Unqualified, I drifted, did many odd jobs, and through my twenties wrote hundreds of appalling poems. I was trying to engage with the here and now, and to make sense of my own dislocation in the world through portraits of down at heel young misfits floating through vague, complicated relationships, in unreal European urban landscapes.
The one thing I’d never considered writing about was where I grew up the place I’d waltzed away from. Then one day when I was almost thirty I transposed a poem into a story, and set it in the Devon village I’d long left. The effect was liberating: it was as if I’d been walking through fascinating cities yet with my eyes on the ground. Now I returned to a tiny village but raised my eyes, allowing myself to look at everyone and everything. For the first time there was a background to the story I could hear a donkey braying in a distant field, dogs barking, a mother calling her children home across a field. I could smell manure in the farmyard or the tarmac in the lane melting on a hot day.
I never wrote another poem, only many more stories, and the stories became, eventually, this novel. It’s about three generations of a farming family; the narrator is Alison Freeman, its youngest member. Her father has lost his memory the farm is run by Alison’s grandfather and her two older brothers. The book includes many stories from the family mythology told to Alison by her eccentric grandma, and can be seen as the child’s claim of her own history.

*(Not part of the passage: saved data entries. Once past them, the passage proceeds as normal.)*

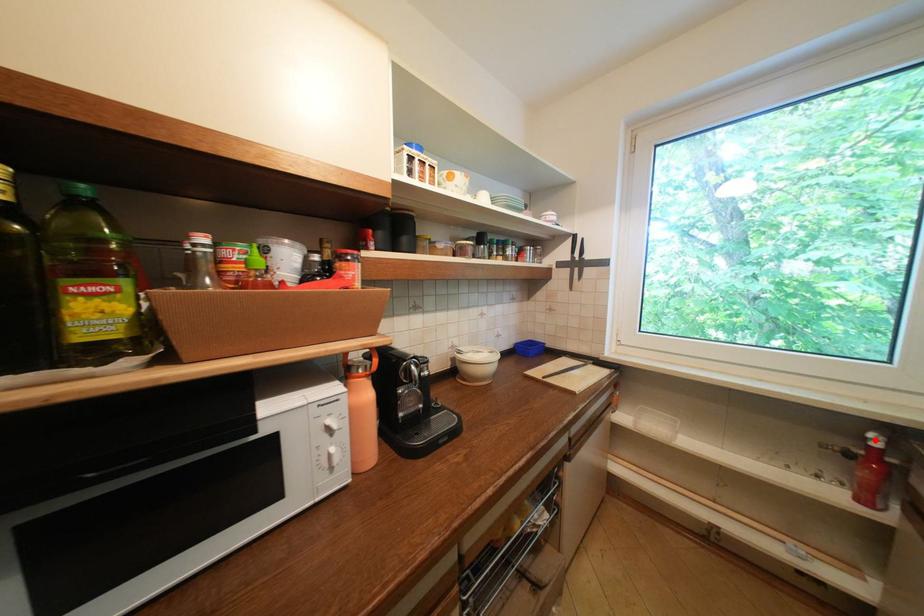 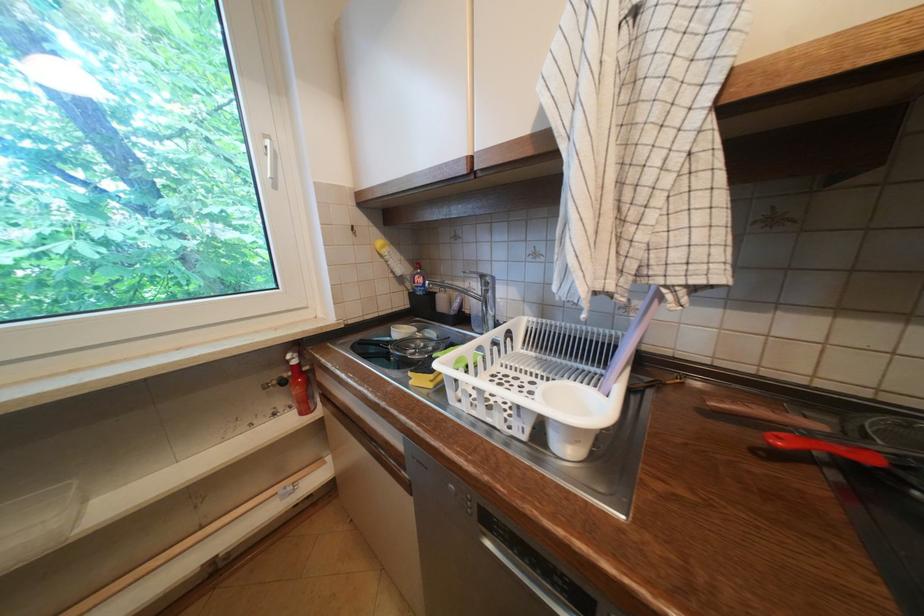 Question: I am providing you with two images of the same scene from different viewpoints. A red point is marked on the first image. Is the red point's position out of view in image 2?

Choices:
 (A) Yes
 (B) No

Answer: (B) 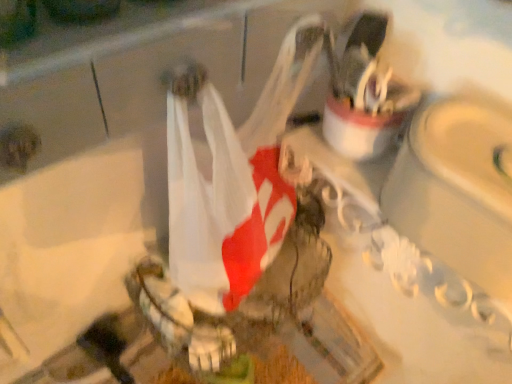 What is the approximate width of white plastic bag at center?

white plastic bag at center is 8.96 inches wide.

In order to face white plastic bag at center, should I rotate leftwards or rightwards?

You should rotate left by 7.689 degrees.

Locate an element on the screen. The width and height of the screenshot is (512, 384). white plastic bag at center is located at coordinates (233, 179).

The image size is (512, 384). Describe the element at coordinates (233, 179) in the screenshot. I see `white plastic bag at center` at that location.

This screenshot has height=384, width=512. I want to click on white plastic bag at center, so click(233, 179). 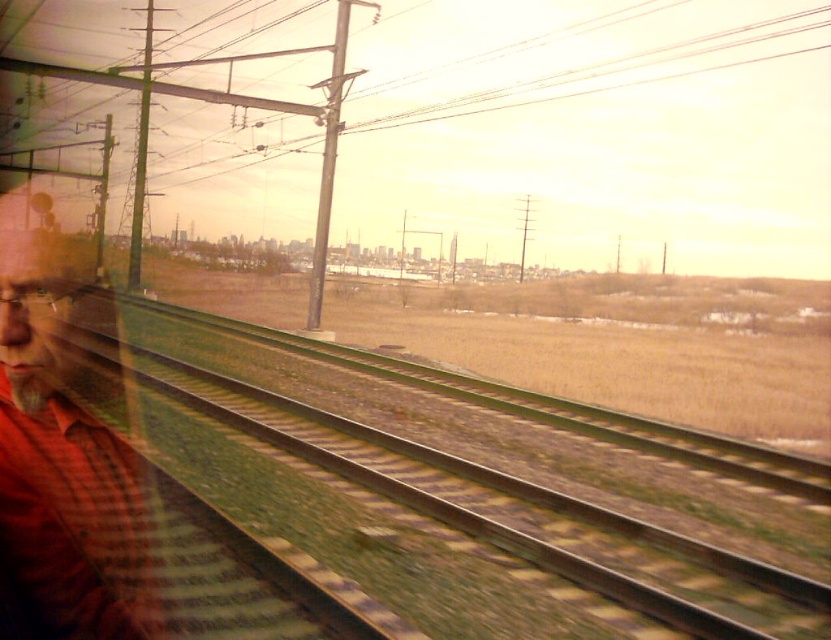 You are inside the train and looking out the window. There is a green metallic track at center. Where is the green metallic track at center located in relation to the point at coordinates (485, 500)?

The green metallic track at center is represented by the point at coordinates (485, 500).

You are a passenger sitting in the train and looking out the window. You notice the green metallic track at center and the red plaid shirt at left. Which object is closer to the window?

The red plaid shirt at left is closer to the window because the green metallic track at center is located below it, meaning the shirt is in front of the track in the viewing perspective.

In the scene shown: You are an engineer checking the train tracks. You need to locate the green metallic track at center. Where exactly is it located in the image?

The green metallic track at center is located at point 0.783 on the x axis and 0.586 on the y axis. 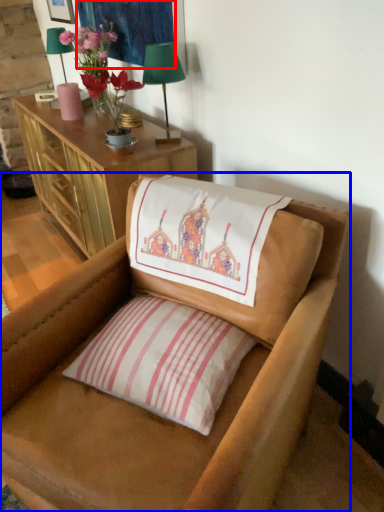 Question: Which point is closer to the camera, tapestry (highlighted by a red box) or chair (highlighted by a blue box)?

Choices:
 (A) tapestry
 (B) chair

Answer: (B) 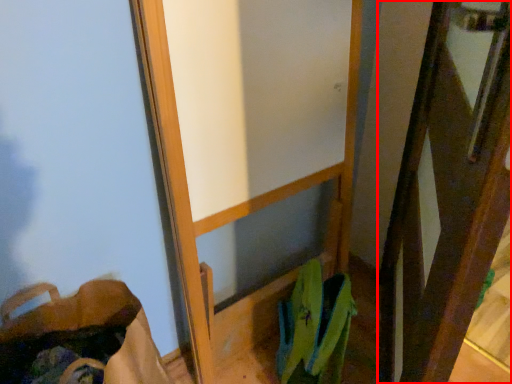 Question: From the image's perspective, where is screen door (annotated by the red box) located relative to shoulder bag?

Choices:
 (A) below
 (B) above

Answer: (B) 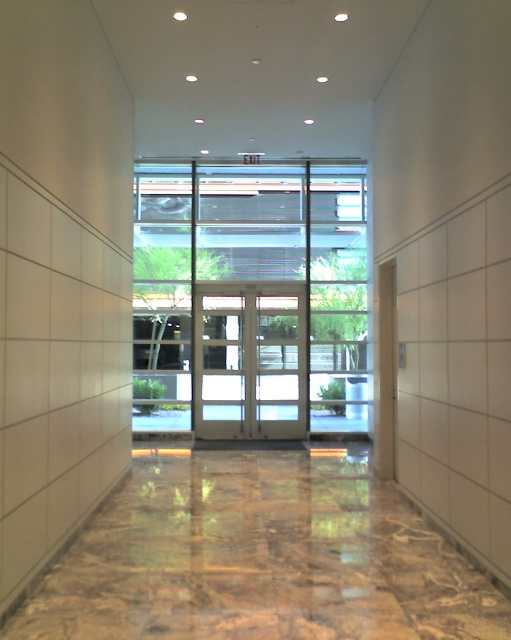 You are standing in the hallway and want to exit through the clear glass doors at center. Based on the coordinates provided, are you facing the correct direction to reach them?

Yes, the clear glass doors at center are located at coordinates point (251, 296), which is directly ahead in the hallway. Since you are facing the doors, you are facing the correct direction to reach them.

You are a delivery person carrying a large package that is 24 inches wide. You need to exit through the doors at the end of the hallway. Can you fit through the space between the white glass door at center and the matte glass door at center?

The white glass door at center and the matte glass door at center are 22.52 inches apart, which is narrower than your 24 inches wide package. Therefore, the package cannot fit through the space between them.

You are standing in the hallway and need to exit through the doors. Which door should you go through, the white glass doors at center or the white glass door at center?

You should go through the white glass door at center because the white glass doors at center is above it and likely part of the same exit structure. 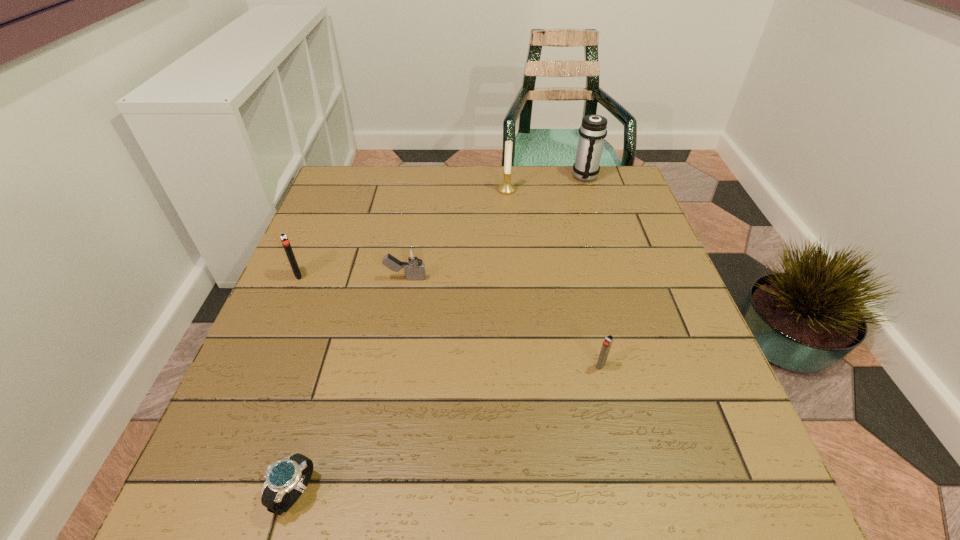 Identify which object is located as the second nearest to the rightmost object. Please provide its 2D coordinates. Your answer should be formatted as a tuple, i.e. [(x, y)], where the tuple contains the x and y coordinates of a point satisfying the conditions above.

[(413, 263)]

Identify the location of object that stands as the closest to the fifth object from right to left. The width and height of the screenshot is (960, 540). (413, 263).

The image size is (960, 540). Find the location of `the second closest igniter to the fifth object from right to left`. the second closest igniter to the fifth object from right to left is located at coordinates (283, 237).

Where is `the closest igniter to the fifth object from left to right`? The image size is (960, 540). the closest igniter to the fifth object from left to right is located at coordinates (413, 263).

At what (x,y) coordinates should I click in order to perform the action: click on free space in the image that satisfies the following two spatial constraints: 1. on the back side of the candle holder; 2. on the left side of the leftmost igniter. Please return your answer as a coordinate pair (x, y). This screenshot has height=540, width=960. Looking at the image, I should click on (334, 190). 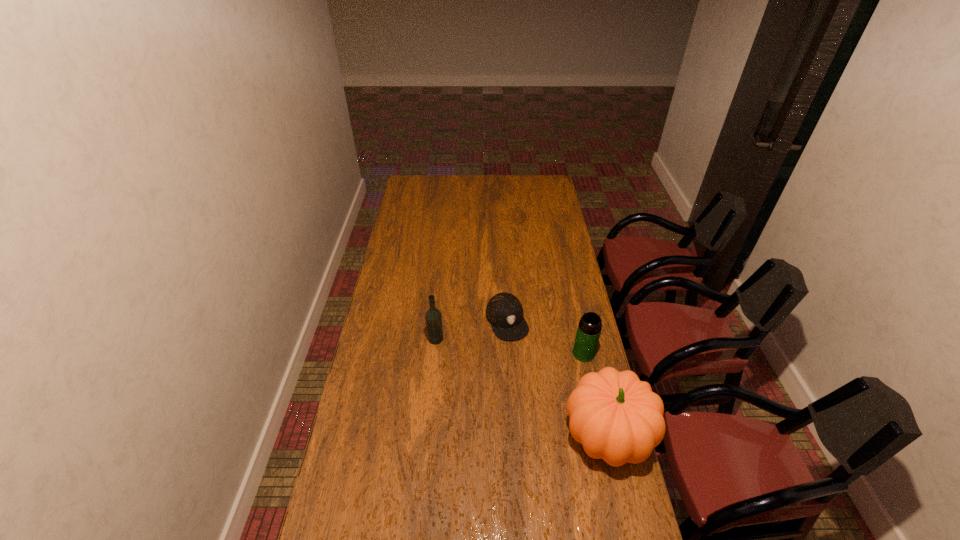 Identify the location of free space in the image that satisfies the following two spatial constraints: 1. on the front side of the pumpkin; 2. on the left side of the thermos bottle. The width and height of the screenshot is (960, 540). (602, 436).

You are a GUI agent. You are given a task and a screenshot of the screen. Output one action in this format:
    pyautogui.click(x=<x>, y=<y>)
    Task: Click on the vacant space that satisfies the following two spatial constraints: 1. on the front side of the thermos bottle; 2. on the left side of the nearest object
    The width and height of the screenshot is (960, 540).
    Given the screenshot: What is the action you would take?
    tap(602, 436) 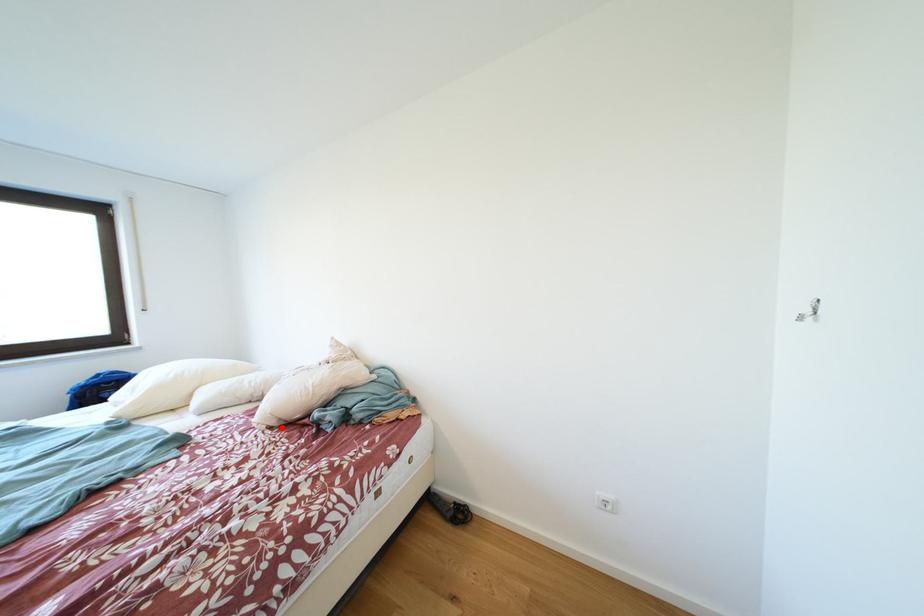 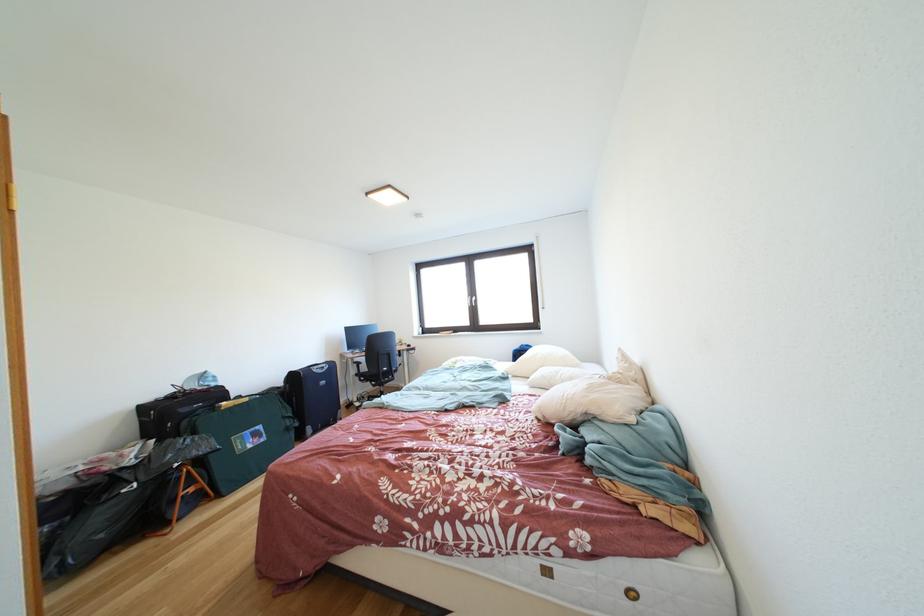 In the second image, find the point that corresponds to the highlighted location in the first image.

(549, 421) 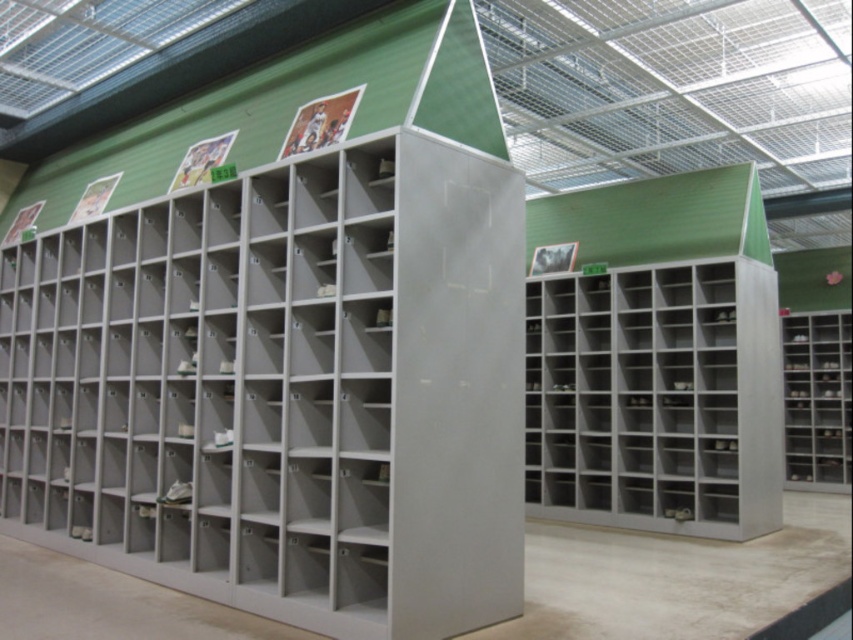 You are a warehouse worker who needs to place a tall box that requires a shelf at least 1.5 meters high. You see the matte gray bookshelf at center and the metallic gray bookshelf at right. Which one can accommodate the tall box?

The matte gray bookshelf at center is much taller than the metallic gray bookshelf at right, so it can accommodate the tall box requiring at least 1.5 meters height.

You are standing at the entrance of the storage area and want to locate the matte gray bookshelf at center. According to the coordinates given, where should you look to find it?

The matte gray bookshelf at center is located at coordinates point (283,388).

You are a delivery person trying to place a large box that is 12 feet long in the storage area. You see the matte gray bookshelf at center and the metallic gray bookshelf at center. Can you fit the box horizontally between them?

The distance between the matte gray bookshelf at center and the metallic gray bookshelf at center is 11.88 feet. Since the box is 12 feet long, it cannot fit horizontally between them as the space is slightly shorter than the box. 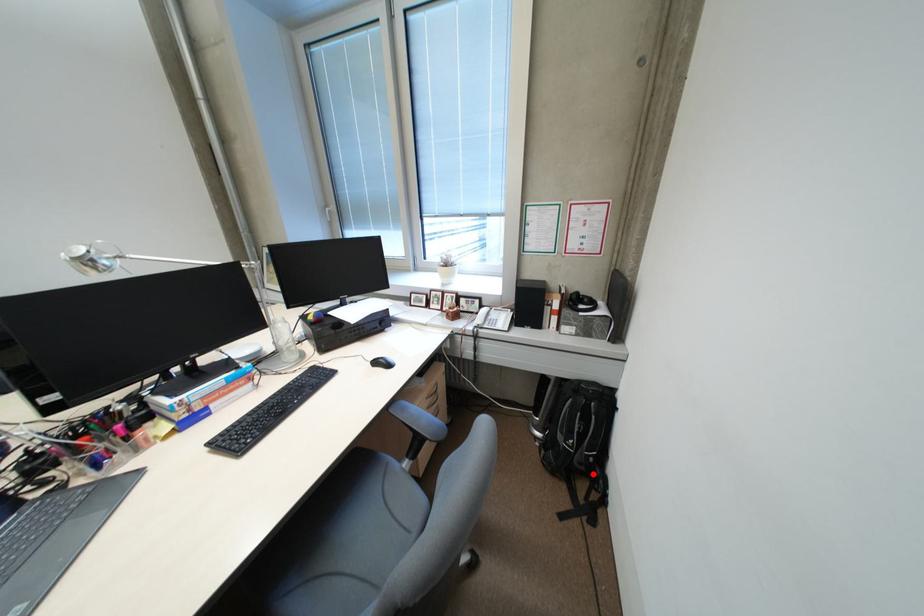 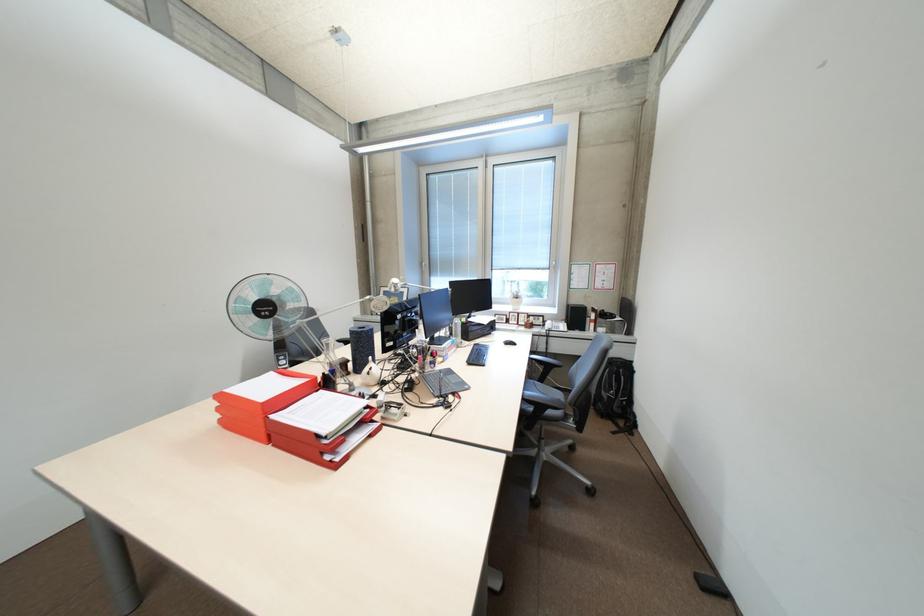 In the second image, find the point that corresponds to the highlighted location in the first image.

(630, 416) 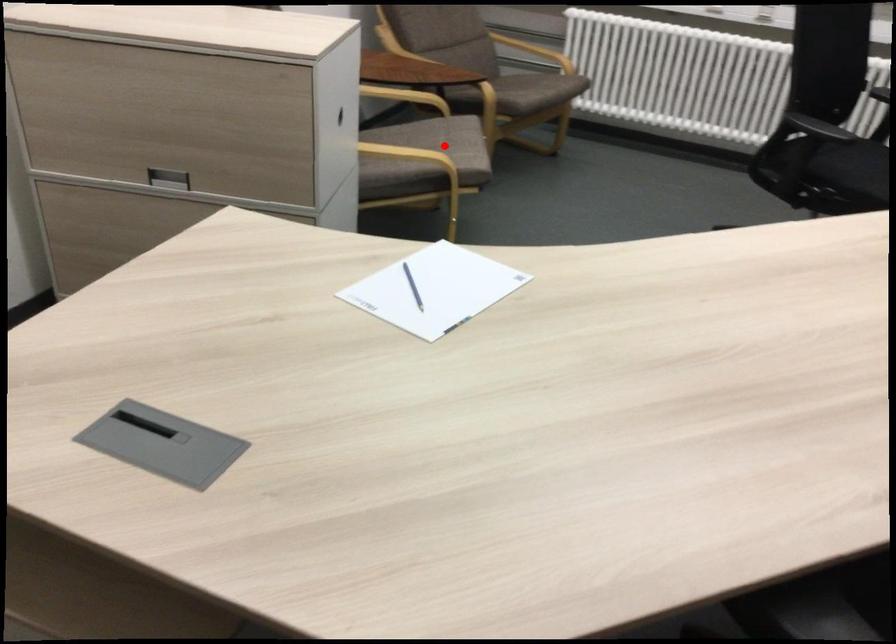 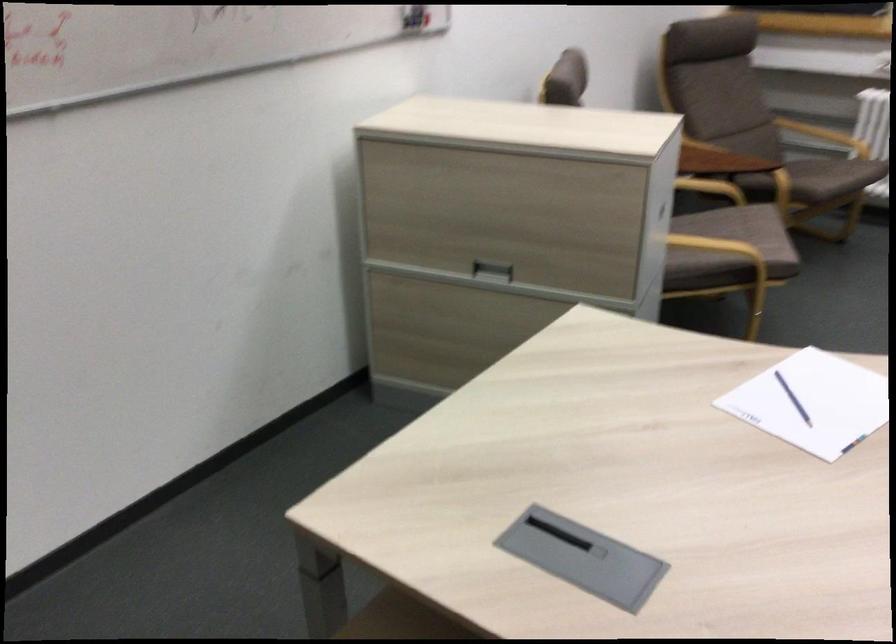 The point at the highlighted location is marked in the first image. Where is the corresponding point in the second image?

(746, 232) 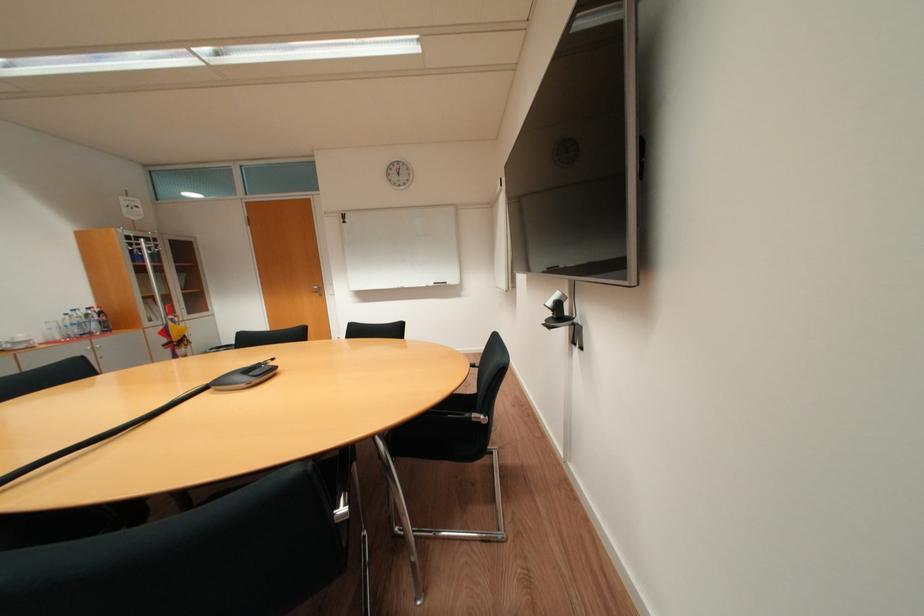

What was really odd was that I was able to write much more about the real here and now than when attempting urban angst. The village became a microcosm of the wider society: there was nothing that couldn’t with some reshaping find form in the lives of the villagers. The novel explores how greed (for oneself) and heartlessness (towards others), which seemed to me to typify the era in which the main story takes place, the nineteen eighties, work through and infect family relationships.
With the passing of time, I can also see even more clearly than when I wrote it that the book’s an elegy for the lives of the owner-workers of small farms, a passing breed of heroic men and women: the rural freemen of England.
It’s curious, looking back, that the principal influences on this English elegy are Gabriel Garcia Marquez’s One Hundred Years of Solitude, Marc Chagall’s paintings of the Russian Pale, Mikhail Sholokhov’s tales of Don Cossacks, and New Zealander Vincent Ward’s film Vigil.